The path got steeper and steeper, sometimes huge fallen boulders would block your way so you would have to climb over them or squeeze round them. I saw a couple of Gauchos with their horses going back down, they flew like the wind down the mountainside and I was amazed that the horses did not slip and plunge down the mountainside on the shale.

The wind seemed to be whipping up even more which continued to make my face bleed (now very sore) and twice blew me down into the path edge. I passed a couple of people coming back down, both of whom warned me to turn back as the next bit was too tricky and the winds were too high. Being somewhat curious and stubborn I wanted to go just a bit further to see what was over the top of the trail I had spent so long climbing.

On reaching the top I soon realised they were right not to cross it, I tried. The crossing was a long, very narrow shale track on the very edge of the mountain with a sheer drop directly beneath. The wind whipped across it in gusts which threatened to blow you straight off the mountainside, the trick was to time it and run across between a strong gust, however this was very risky as the strong gusts were every few seconds. It was like playing Russian Roulette and could easily become a death sentence.

I had stupidly attempted it though and got a quarter of the way across, however the strong wind had me pinned to a tree root and I hung on for what seemed like an eternity before I could time it between wind gusts and let go to make the dash back across. I clung to the roots and rocks to get myself back across, the wind really hurt my face as it was so strong and made the cuts under my nose bleed again. I was very frightened as the sheer drop below me loomed and the wind blew across that way, it took me over 20 minutes to get back across the short distance, it would have been a death sentence to attempt to go any further. I worried about Den, Rudy and Pete on the other side, had the wind been this bad when that had crossed and would they be okay coming back.

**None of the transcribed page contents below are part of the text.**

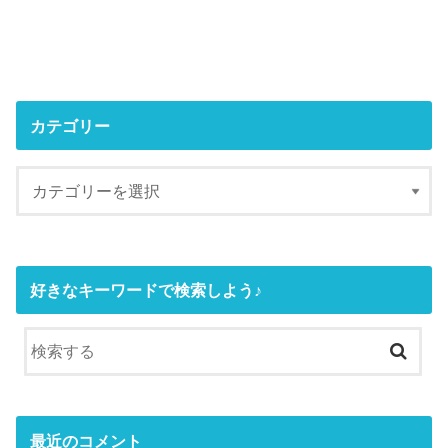
カテゴリー
好きなキーワードで検索しよう♪
最近のコメント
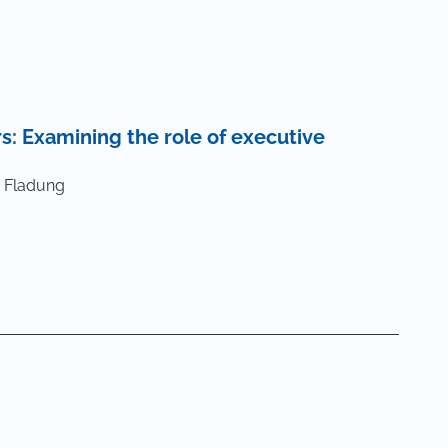
: Examining the role of executive
a Fladung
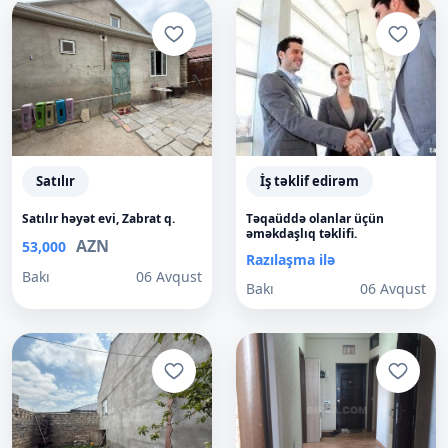
Satılır
İş təklif edirəm
Satılır həyət evi, Zabrat q.
Təqaüddə olanlar üçün
əməkdaşlıq təklifi.
AZN
53,000
Razılaşma ilə
Bakı
06 Avqust
Bakı
06 Avqust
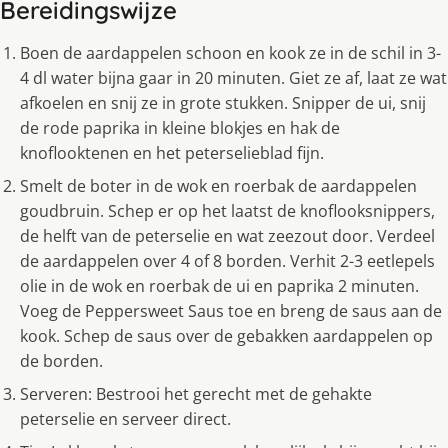
Bereidingswijze
Boen de aardappelen schoon en kook ze in de schil in 3-
4 dl water bijna gaar in 20 minuten. Giet ze af, laat ze wat
afkoelen en snij ze in grote stukken. Snipper de ui, snij
de rode paprika in kleine blokjes en hak de
knoflooktenen en het peterselieblad fijn.
Smelt de boter in de wok en roerbak de aardappelen
goudbruin. Schep er op het laatst de knoflooksnippers,
de helft van de peterselie en wat zeezout door. Verdeel
de aardappelen over 4 of 8 borden. Verhit 2-3 eetlepels
olie in de wok en roerbak de ui en paprika 2 minuten.
Voeg de Peppersweet Saus toe en breng de saus aan de
kook. Schep de saus over de gebakken aardappelen op
de borden.
Serveren: Bestrooi het gerecht met de gehakte
peterselie en serveer direct.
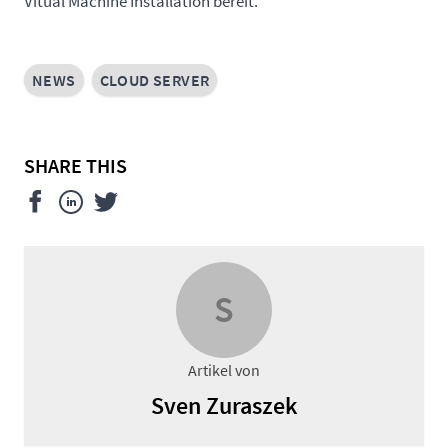
Vitual Machine Installation bereit.
NEWS
CLOUD SERVER
SHARE THIS
S
Artikel von
Sven Zuraszek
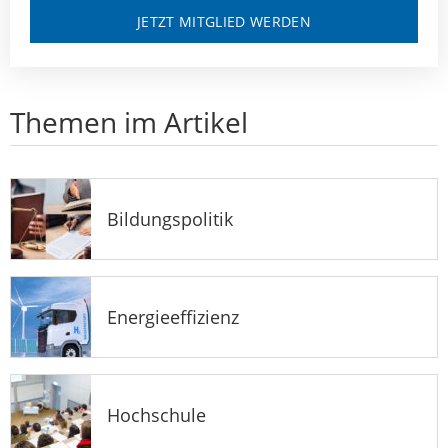
JETZT MITGLIED WERDEN
Themen im Artikel
Bildungspolitik
Energieeffizienz
Hochschule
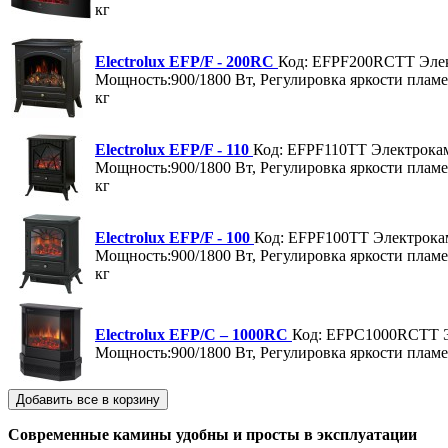
кг
Electrolux EFP/F - 200RC
Код: EFPF200RCTT
Эле
Мощность:900/1800 Вт, Регулировка яркости пламе
кг
Electrolux EFP/F - 110
Код: EFPF110TT
Электрокам
Мощность:900/1800 Вт, Регулировка яркости пламе
кг
Electrolux EFP/F - 100
Код: EFPF100TT
Электрокам
Мощность:900/1800 Вт, Регулировка яркости пламе
кг
Electrolux EFP/C – 1000RC
Код: EFPC1000RCTT
Мощность:900/1800 Вт, Регулировка яркости пламе
Современные камины удобны и просты в эксплуатации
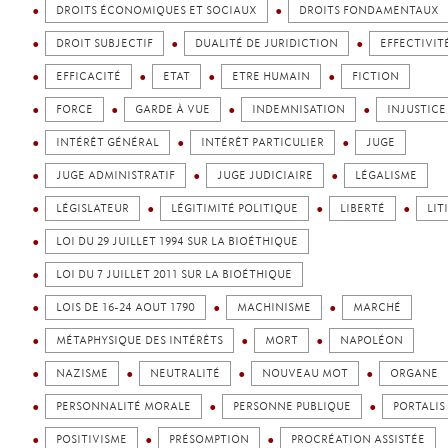
DROITS ÉCONOMIQUES ET SOCIAUX
DROITS FONDAMENTAUX
DROIT SUBJECTIF
DUALITÉ DE JURIDICTION
EFFECTIVIT
EFFICACITÉ
ETAT
ETRE HUMAIN
FICTION
FORCE
GARDE À VUE
INDEMNISATION
INJUSTICE
INTÉRÊT GÉNÉRAL
INTÉRÊT PARTICULIER
JUGE
JUGE ADMINISTRATIF
JUGE JUDICIAIRE
LÉGALISME
LÉGISLATEUR
LÉGITIMITÉ POLITIQUE
LIBERTÉ
LIT
LOI DU 29 JUILLET 1994 SUR LA BIOÉTHIQUE
LOI DU 7 JUILLET 2011 SUR LA BIOÉTHIQUE
LOIS DE 16-24 AOUT 1790
MACHINISME
MARCHÉ
MÉTAPHYSIQUE DES INTÉRÊTS
MORT
NAPOLÉON
NAZISME
NEUTRALITÉ
NOUVEAU MOT
ORGANE
PERSONNALITÉ MORALE
PERSONNE PUBLIQUE
PORTALIS
POSITIVISME
PRÉSOMPTION
PROCRÉATION ASSISTÉE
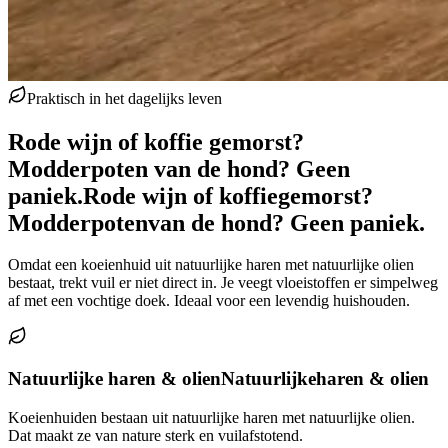
Praktisch in het dagelijks leven
Rode wijn of koffie gemorst?
Modderpoten van de hond? Geen
paniek.
Rode wijn of koffie
gemorst?
Modderpoten
van de hond? Geen paniek.
Omdat een koeienhuid uit natuurlijke haren met natuurlijke olien
bestaat, trekt vuil er niet direct in. Je veegt vloeistoffen er simpelweg
af met een vochtige doek. Ideaal voor een levendig huishouden.
Natuurlijke haren & olien
Natuurlijke
haren & olien
Koeienhuiden bestaan uit natuurlijke haren met natuurlijke olien.
Dat maakt ze van nature sterk en vuilafstotend.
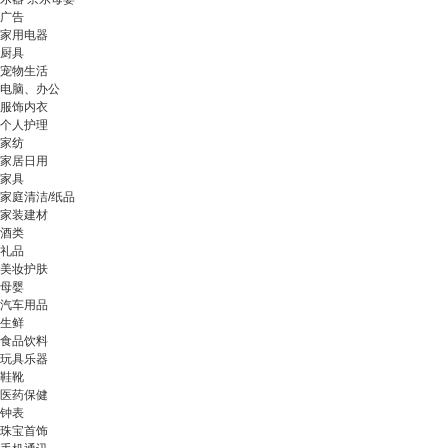
广告
家用电器
厨具
宠物生活
电脑、办公
服饰内衣
个人护理
家纺
家居日用
家具
家庭清洁/纸品
家装建材
酒类
礼品
美妆护肤
母婴
汽车用品
生鲜
食品饮料
玩具乐器
鞋靴
医药保健
钟表
珠宝首饰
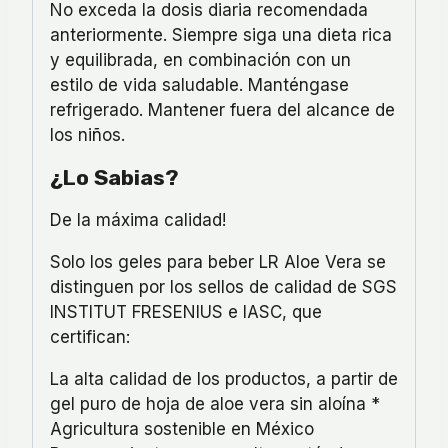
No exceda la dosis diaria recomendada
anteriormente. Siempre siga una dieta rica
y equilibrada, en combinación con un
estilo de vida saludable. Manténgase
refrigerado. Mantener fuera del alcance de
los niños.
¿Lo Sabias?
De la máxima calidad!
Solo los geles para beber LR Aloe Vera se
distinguen por los sellos de calidad de SGS
INSTITUT FRESENIUS e IASC, que
certifican:
La alta calidad de los productos, a partir de
gel puro de hoja de aloe vera sin aloína *
Agricultura sostenible en México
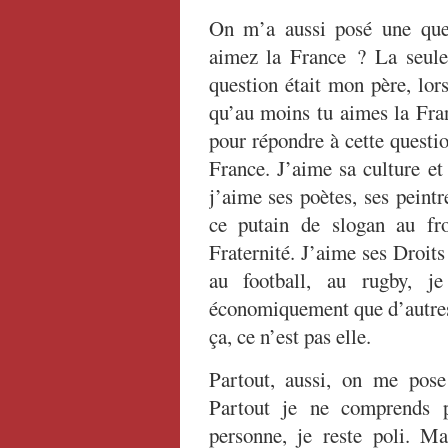
On m’a aussi posé une ques
aimez la France ? La seule
question était mon père, lor
qu’au moins tu aimes la Fran
pour répondre à cette questio
France. J’aime sa culture et
j’aime ses poètes, ses peintr
ce putain de slogan au fro
Fraternité. J’aime ses Droit
au football, au rugby, j
économiquement que d’autres 
ça, ce n’est pas elle.
Partout, aussi, on me pos
Partout je ne comprends p
personne, je reste poli. Ma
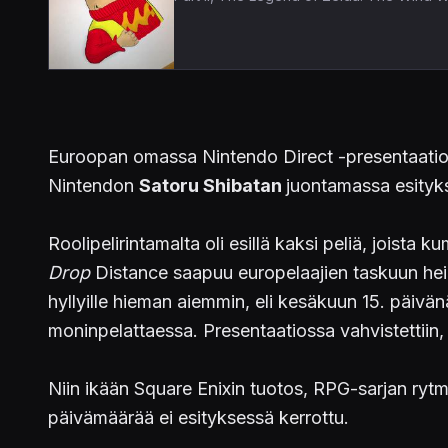
Euroopan omassa Nintendo Direct -presentaatioss
Nintendon
Satoru Shibatan
juontamassa esitykse
Roolipelirintamalta oli esillä kaksi peliä, joista
Drop
Distance saapuu europelaajien taskuun hein
hyllyille hieman aiemmin, eli kesäkuun 15. päivä
moninpelattaessa. Presentaatiossa vahvistettiin,
Niin ikään Square Enixin tuotos, RPG-sarjan ry
päivämäärää ei esityksessä kerrottu.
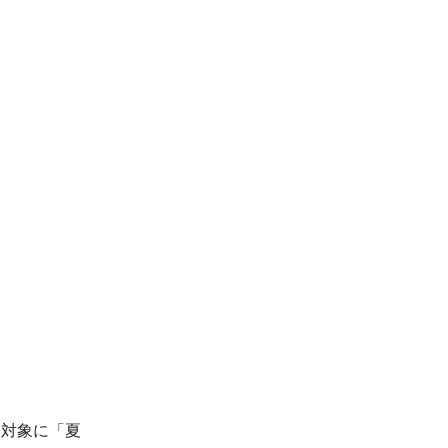
を対象に「夏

It was such a relief to get back across, those people had been right to warn me not to do it, so on my way down I warned two others whom I passed by not to attempt it, but like me, they went on to look anyway, I spoke to some of them as they came back down while I was photographing bugs and they had not managed to cross it either.

Mountain trek, Patagonia 2010 by A.K.

The descent was still very tricky as the strong wind got you on the shale and it was difficult to stay upright, I was blown over many times and swore a great deal.

After what seemed like an age of trekking down this tricky path I came to a bubbling river and found a rock to sit on and rest, I ate an apple and got burned in the hot sun.

Very few people came past, I must have seen 3 people in two hours, I guessed that the wind must have put them off, though down here it seemed much calmer.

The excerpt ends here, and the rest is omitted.